IL: Once officers leave the premises after executing a SW, they need another to come back

Police searched defendant’s house with a warrant, unhandcuffed defendant, and left. Then they returned to search again. A second warrant was required. Just because they could have obtained a second warrant doesn’t mean that was inevitable discovery. [And what’s the probable cause for the second search? We forgot something?] People v. Carter, 2016 IL App (3d) 140958, 2016 Ill. App. LEXIS 181 (March 29, 2016):

[*P26] In this case, testimony shows that at the time Murray shared the information about the gun to Slavish, all of the police had exited the house and the execution of the search warrant had been completed. Defendant testified without contradiction that he and his girlfriend had been unhandcuffed, he had been told he needed to repair the broken second floor apartment door, and all of the officers had left the house. Thus the trial court’s finding that the officers were no longer in the house but at the most outside on the lawn and that execution of the search warrant had concluded was proper.

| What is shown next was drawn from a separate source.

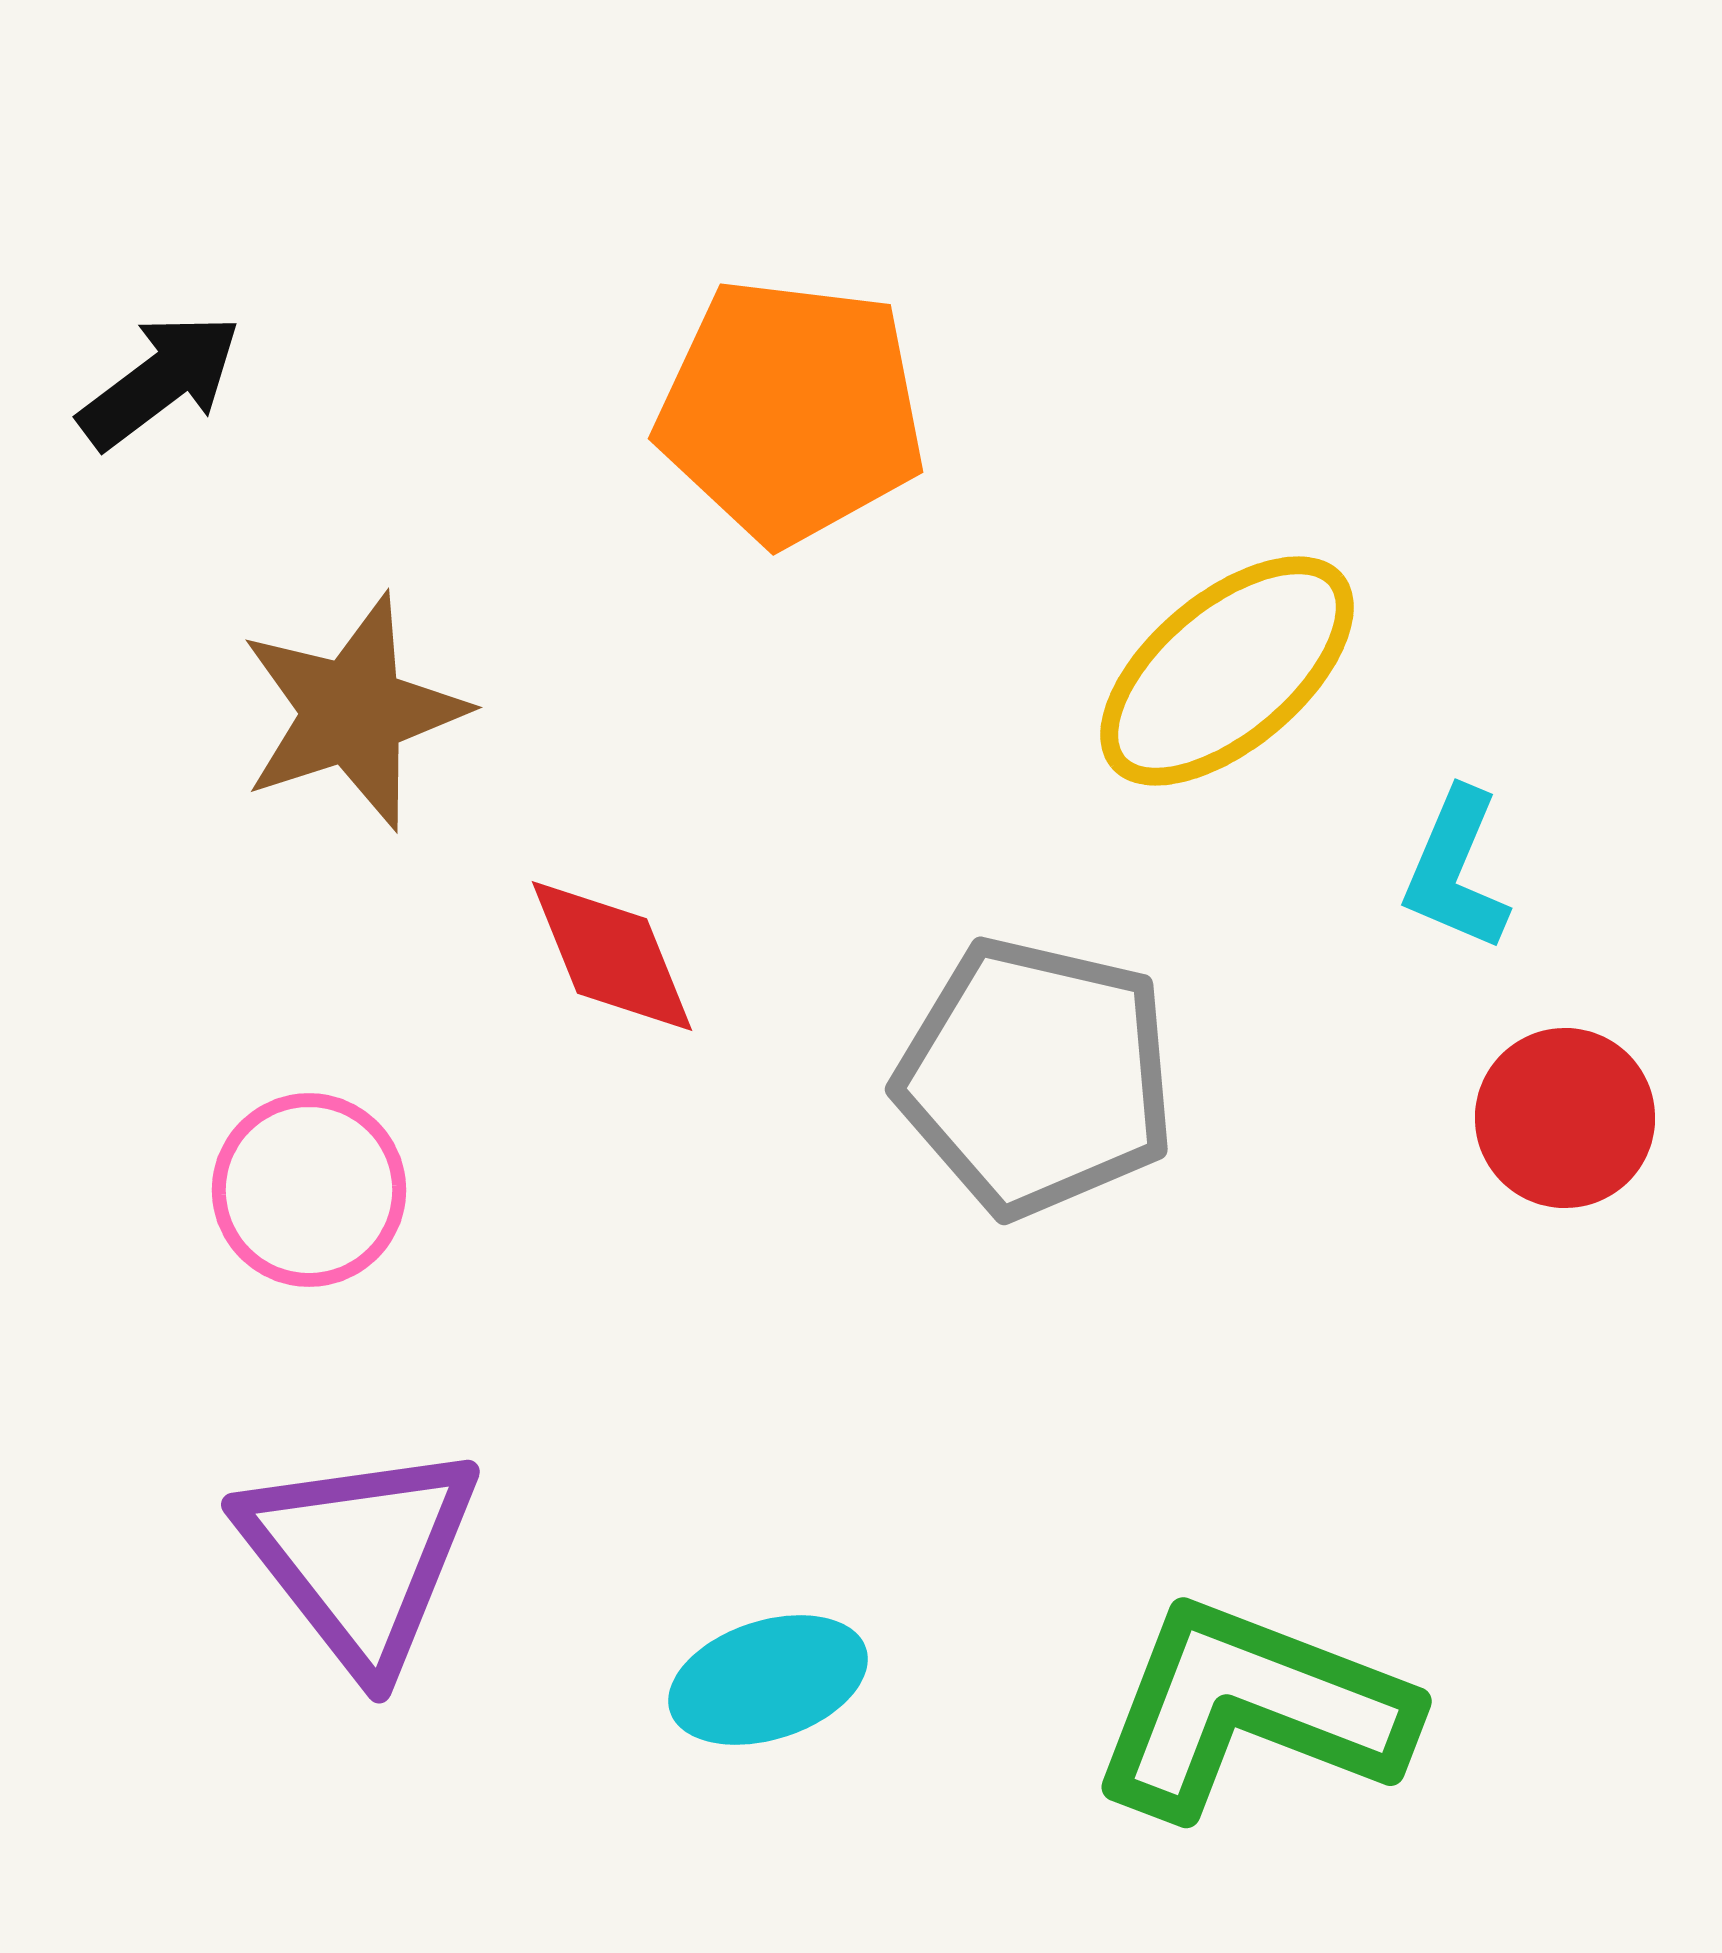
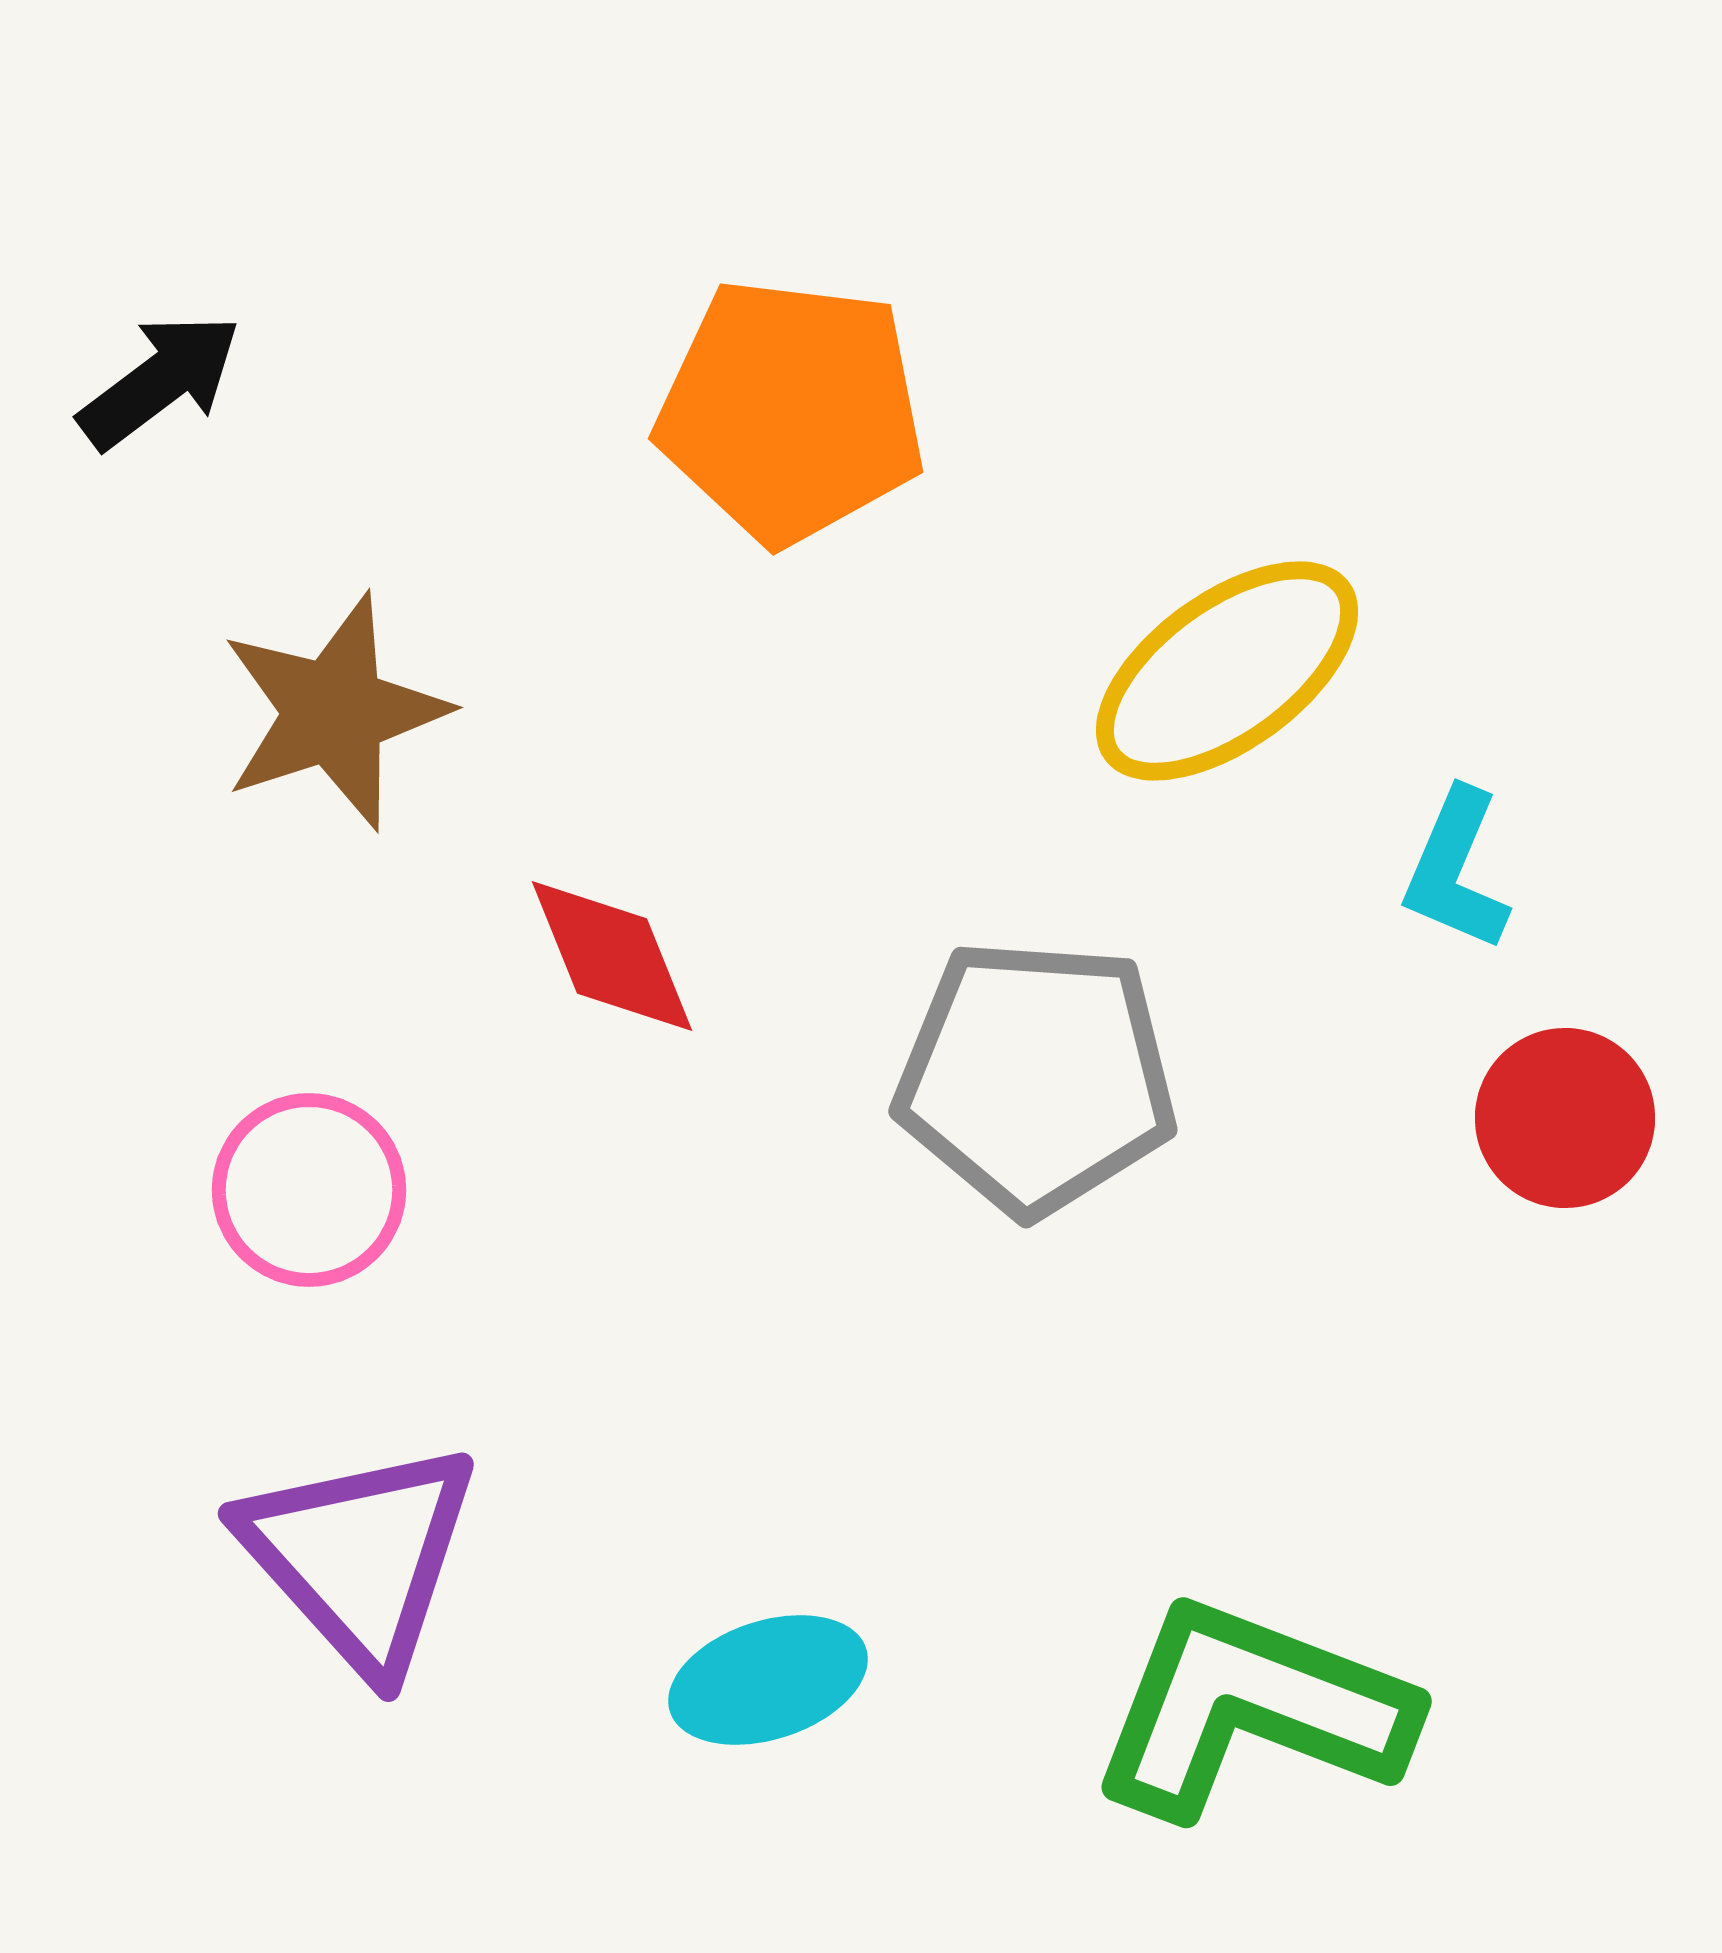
yellow ellipse: rotated 4 degrees clockwise
brown star: moved 19 px left
gray pentagon: rotated 9 degrees counterclockwise
purple triangle: rotated 4 degrees counterclockwise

[*P27] As previously noted, the State concedes the correctness of this finding and agrees that at this point, the reentry and search of the couch constituted a second search that could not relate back to the already executed search warrant. See State v. Trujillo, 1981 – NMSC 023, 95 N.M. 535, 624 P. 2d 44, 48 (N.M. 1981) (noting a cross jurisdictional unanimous rule “that a warrant is executed when a search is conducted, and its legal validity expires upon execution,” so that “[a]fter execution, no additional search can be undertaken on the same warrant”). Reentry would therefore require some other legally sound justification. The State argues such justification is found in the doctrine of inevitable discovery.

[*P28] It was unclear from the briefs precisely what the State’s argument was with respect to the second search of defendant’s home. However, during its oral argument the State made clear that its argument was that the gun would have been found pursuant to the inevitable discovery doctrine because a second search warrant could have been obtained.

[*P29] For application of the doctrine, the State must “establish by a preponderance of the evidence that the information ultimately or inevitably would have been discovered by lawful means.” Nix v. Williams, 467 U.S. 431, 444, 104 S. Ct. 2501, 81 L. Ed. 2d 377 (1984). Lawful means in this instance means that the police would have had to either (1) gain non-coerced permission from defendant or someone else with authority to grant such permission to enter and search the identified area (Georgia v. Randolph, 547 U.S. 103, 106, 126 S. Ct. 1515, 164 L. Ed. 2d 208 (2006)), (2) identify an exigent circumstance allowing for warrantless reentry (People v. Wimbley, 314 Ill. App. 3d 18, 24-25, 731 N.E.2d 290, 246 Ill. Dec. 762 (2000)), or (3) acquire another search warrant (McDonald, 335 U.S. at 455). Because the trial court took as true all of the facts proffered by the State in its motion for reconsideration, no additional evidentiary hearing was necessary. We find, on the basis of the facts before us, that none of the aforementioned lawful means occurred.

[*P30] The record shows that the officers came back to the house, knocked on defendant’s door, stated they needed to search one more thing, and proceeded to search the couch. Nothing in the record evinces defendant or anyone else in the house granting permission for the second search. Thus permission or consent to search the home was not legally acquired.

Note: I actually had a suppression hearing 35 years or so ago where the officer testified that he believed that the requirement of the “return” in five days meant that they could go back and search anytime in five days.